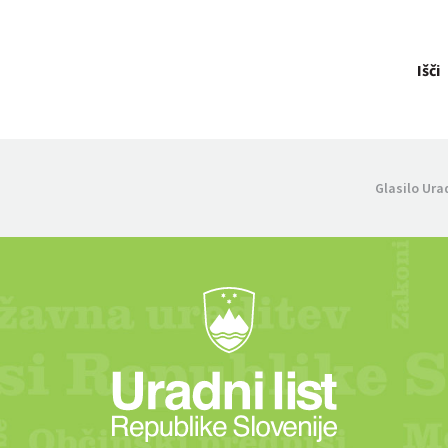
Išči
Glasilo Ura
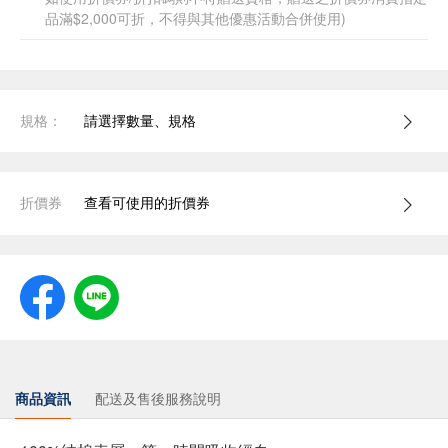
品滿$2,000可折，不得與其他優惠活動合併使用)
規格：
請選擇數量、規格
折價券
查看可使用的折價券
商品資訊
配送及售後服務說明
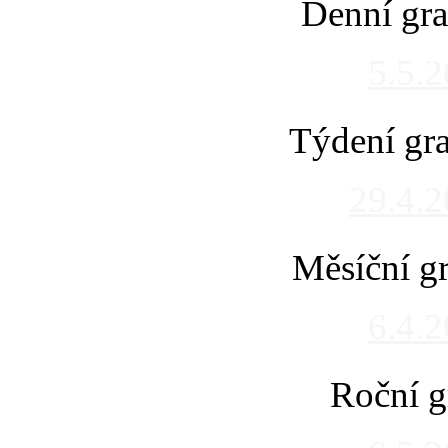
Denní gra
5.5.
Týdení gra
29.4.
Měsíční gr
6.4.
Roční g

+---+

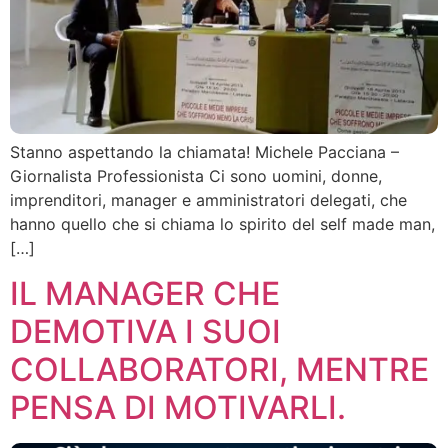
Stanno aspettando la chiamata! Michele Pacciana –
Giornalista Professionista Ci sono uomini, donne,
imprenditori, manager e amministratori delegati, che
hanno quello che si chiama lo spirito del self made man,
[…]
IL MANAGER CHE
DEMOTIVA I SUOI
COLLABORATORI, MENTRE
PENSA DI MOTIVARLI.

+---+

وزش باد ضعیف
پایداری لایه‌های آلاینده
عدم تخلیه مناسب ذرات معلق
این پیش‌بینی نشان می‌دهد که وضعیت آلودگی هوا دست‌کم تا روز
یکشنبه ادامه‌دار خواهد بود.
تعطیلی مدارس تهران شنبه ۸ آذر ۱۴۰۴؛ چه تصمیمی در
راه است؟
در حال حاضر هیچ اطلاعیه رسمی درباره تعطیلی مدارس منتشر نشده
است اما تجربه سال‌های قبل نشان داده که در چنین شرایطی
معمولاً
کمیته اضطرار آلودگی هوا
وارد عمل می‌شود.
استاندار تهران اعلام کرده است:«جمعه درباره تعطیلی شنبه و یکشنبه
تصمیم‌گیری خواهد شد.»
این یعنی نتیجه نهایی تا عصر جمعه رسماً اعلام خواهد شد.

+---+

Exercise prompt:
Whichever lines of the material hold the word "تعطیلی", find and copy them.

Solved exercise:
تعطیلی مدارس تهران شنبه ۸ آذر ۱۴۰۴؛ چه تصمیمی در
در حال حاضر هیچ اطلاعیه رسمی درباره تعطیلی مدارس منتشر نشده
استاندار تهران اعلام کرده است:«جمعه درباره تعطیلی شنبه و یکشنبه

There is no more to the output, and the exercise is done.